The literature has shown that DISE influences therapeutic decision, and therapeutic indications can be changed after this technique from 63.9 % considering only surgical indications [33] up to 78.4 % of cases if we take into account both surgical treatment and MAD [17]. Regarding treatment planning in CPAP failure patients based on DISE findings, a high percentage of agreement and a moderate strength of interobserver concordance were found, regardless of experience among observers. Therefore, we consider this technique a useful tool for patient selection and treatment indication. Observers differed only in one patient on the treatment level (soft palate vs. hypopharynx); the experienced observer indicated MAD and the unexperienced one, palate surgery. Probably, the unexperienced observer did not realize that the velum collapse was better when performing the mandibular advancement maneuver. The fact that 80 to 90 % of the patients had some degree of velum collapse can also explain the propensity of the unexperienced observer towards palate surgery. Importantly, although 29 to 48 % of patients had complete collapse at the level of the epiglottis, both observers indicated epiglottis surgery associated with multilevel treatment only in one patient; this could be explained by the fact that they considered the epiglottis collapse was a secondary one due to tongue base collapse. Differences on treatment planning were found mainly regarding one level treatment or multilevel treatment. In our point of view, experience may play an important role when considering multilevel treatment, as the resident underestimated tongue base collapse. Probably, agreement would be higher after a learning curve.

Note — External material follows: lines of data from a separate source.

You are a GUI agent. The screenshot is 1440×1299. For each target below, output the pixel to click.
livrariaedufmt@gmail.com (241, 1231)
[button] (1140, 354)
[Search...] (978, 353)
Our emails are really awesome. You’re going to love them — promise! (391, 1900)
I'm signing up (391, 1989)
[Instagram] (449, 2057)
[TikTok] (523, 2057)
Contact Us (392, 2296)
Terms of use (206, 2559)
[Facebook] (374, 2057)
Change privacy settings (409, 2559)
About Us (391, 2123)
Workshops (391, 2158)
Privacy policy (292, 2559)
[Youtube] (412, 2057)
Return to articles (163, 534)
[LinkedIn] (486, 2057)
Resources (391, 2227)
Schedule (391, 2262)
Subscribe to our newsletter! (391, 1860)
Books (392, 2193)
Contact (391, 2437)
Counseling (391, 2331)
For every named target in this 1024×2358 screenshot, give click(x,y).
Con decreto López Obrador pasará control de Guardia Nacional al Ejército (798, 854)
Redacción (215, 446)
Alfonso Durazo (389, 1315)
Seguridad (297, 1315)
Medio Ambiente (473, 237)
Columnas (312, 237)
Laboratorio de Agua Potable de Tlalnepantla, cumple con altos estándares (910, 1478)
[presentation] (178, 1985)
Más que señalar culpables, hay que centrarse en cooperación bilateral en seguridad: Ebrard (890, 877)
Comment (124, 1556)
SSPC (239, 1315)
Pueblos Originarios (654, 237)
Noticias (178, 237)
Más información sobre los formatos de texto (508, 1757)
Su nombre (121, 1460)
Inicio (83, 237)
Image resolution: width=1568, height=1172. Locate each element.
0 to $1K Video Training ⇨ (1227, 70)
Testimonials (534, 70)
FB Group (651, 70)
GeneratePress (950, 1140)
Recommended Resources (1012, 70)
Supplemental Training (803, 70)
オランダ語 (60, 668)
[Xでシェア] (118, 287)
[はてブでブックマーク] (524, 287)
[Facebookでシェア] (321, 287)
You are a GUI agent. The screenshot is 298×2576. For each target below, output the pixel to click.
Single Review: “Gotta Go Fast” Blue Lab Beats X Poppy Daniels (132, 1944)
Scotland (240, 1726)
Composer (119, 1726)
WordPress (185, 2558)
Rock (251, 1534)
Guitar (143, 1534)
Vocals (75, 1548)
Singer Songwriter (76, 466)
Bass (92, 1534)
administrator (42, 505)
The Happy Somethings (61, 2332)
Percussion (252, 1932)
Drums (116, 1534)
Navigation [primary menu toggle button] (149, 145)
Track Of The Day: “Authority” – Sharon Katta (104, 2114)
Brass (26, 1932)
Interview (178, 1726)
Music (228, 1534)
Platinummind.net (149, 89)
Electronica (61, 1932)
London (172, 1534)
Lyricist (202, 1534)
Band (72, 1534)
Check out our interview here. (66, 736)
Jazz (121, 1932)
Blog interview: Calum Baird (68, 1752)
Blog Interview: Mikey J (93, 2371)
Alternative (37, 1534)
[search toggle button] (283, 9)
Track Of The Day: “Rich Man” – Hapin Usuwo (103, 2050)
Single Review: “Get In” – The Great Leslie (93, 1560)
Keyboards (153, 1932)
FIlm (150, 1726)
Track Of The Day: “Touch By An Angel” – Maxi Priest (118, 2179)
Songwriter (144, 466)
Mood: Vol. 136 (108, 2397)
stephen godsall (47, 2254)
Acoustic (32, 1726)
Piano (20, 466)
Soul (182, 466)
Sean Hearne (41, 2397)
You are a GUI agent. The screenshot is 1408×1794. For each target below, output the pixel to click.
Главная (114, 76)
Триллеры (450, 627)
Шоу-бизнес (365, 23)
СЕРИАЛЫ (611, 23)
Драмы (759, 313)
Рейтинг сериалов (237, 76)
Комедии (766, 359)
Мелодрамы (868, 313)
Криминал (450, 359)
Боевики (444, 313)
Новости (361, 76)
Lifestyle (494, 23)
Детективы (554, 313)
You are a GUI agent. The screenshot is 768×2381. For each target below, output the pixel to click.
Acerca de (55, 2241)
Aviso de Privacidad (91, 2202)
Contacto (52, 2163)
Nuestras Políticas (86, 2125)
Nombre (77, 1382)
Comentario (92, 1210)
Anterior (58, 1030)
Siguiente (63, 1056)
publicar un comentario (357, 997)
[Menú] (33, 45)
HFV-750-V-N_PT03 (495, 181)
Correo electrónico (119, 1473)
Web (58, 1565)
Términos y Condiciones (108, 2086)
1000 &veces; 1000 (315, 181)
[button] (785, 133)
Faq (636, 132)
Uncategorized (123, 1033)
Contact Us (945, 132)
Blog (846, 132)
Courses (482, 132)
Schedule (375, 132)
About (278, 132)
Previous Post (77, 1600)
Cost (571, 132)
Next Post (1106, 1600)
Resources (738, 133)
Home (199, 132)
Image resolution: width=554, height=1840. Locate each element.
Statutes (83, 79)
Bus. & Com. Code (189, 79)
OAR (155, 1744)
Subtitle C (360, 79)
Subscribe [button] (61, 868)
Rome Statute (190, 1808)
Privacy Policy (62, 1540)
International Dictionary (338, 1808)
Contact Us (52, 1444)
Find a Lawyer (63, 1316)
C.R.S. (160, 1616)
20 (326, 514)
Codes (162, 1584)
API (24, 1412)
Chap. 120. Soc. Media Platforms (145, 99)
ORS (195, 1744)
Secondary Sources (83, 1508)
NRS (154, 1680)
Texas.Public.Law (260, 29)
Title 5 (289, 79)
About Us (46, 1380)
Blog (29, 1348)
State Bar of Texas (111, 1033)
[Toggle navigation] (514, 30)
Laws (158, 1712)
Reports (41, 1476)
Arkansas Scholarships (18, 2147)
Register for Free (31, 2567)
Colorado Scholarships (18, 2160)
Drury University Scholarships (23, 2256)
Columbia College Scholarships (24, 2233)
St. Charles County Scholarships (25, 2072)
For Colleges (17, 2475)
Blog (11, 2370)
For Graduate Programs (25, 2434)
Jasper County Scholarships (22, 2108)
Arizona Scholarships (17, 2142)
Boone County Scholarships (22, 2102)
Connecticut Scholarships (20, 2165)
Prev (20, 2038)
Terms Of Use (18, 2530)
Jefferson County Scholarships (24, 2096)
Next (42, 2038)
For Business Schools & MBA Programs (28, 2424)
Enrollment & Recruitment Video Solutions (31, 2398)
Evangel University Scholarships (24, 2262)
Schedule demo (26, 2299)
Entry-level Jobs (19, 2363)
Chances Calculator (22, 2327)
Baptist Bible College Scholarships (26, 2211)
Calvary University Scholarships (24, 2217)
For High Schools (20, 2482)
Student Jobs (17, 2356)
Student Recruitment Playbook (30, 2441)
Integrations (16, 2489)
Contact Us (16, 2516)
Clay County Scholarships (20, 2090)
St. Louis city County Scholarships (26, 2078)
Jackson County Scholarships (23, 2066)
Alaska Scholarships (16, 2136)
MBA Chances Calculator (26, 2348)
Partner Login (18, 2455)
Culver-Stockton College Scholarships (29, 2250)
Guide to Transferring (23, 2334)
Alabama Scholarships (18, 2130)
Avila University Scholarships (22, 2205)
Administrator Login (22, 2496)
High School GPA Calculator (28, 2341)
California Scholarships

VOTE classification is a system that can simplify DISE findings; nevertheless, it is easy to apply, and probably, this is the reason why it is frequently used [34]. However, based on our experience, we modified it in order to represent tongue base collapses in a better way. The perfect classification has not been published yet [35]. The ideal classification should be able to describe as much as possible UA patterns of collapse, as this could be important in order to select the best treatment. However, our classification has some limitations too, as the presence of lingual tonsil hypertrophy is not reflected. Nowadays, there are different surgical approaches to tongue base collapse such as TORS, coblation lingual tonsillectomy, SMILE, interstitial radiofrequency, tongue base suspension, hyoid suspension, and hypoglossal nerve stimulation. It is unknown if these techniques have a different success rate according to the morphology or the degree of collapse. In our study, in order to make things easier to compare, tongue base obstruction treatment was grouped in one possibility (either surgery or MAD).

One of the limitations of the study is the retrospective design; however, observers were blinded to the baseline characteristics of the participants, so one should not expect the influence of confounding variables, such as AHI or BMI on the results. However, not having the availability of sound in videos and being a retrospective and blind assessment, it was not possible to make a perfect assessment of the performance of dynamic maneuvers as Esmarch and its effectiveness, which is important for the orientation of treatments with MAD.

For future research, a greater number of observers as well as a larger sample of patients would be ideal for more accurate results.

Conclusion

DISE has a moderate reliability in assessing interobserver agreement and therapeutic indication between an experienced observer and an observer in training; however, it is important to develop learning curves for this technique in order to obtain more reliable results.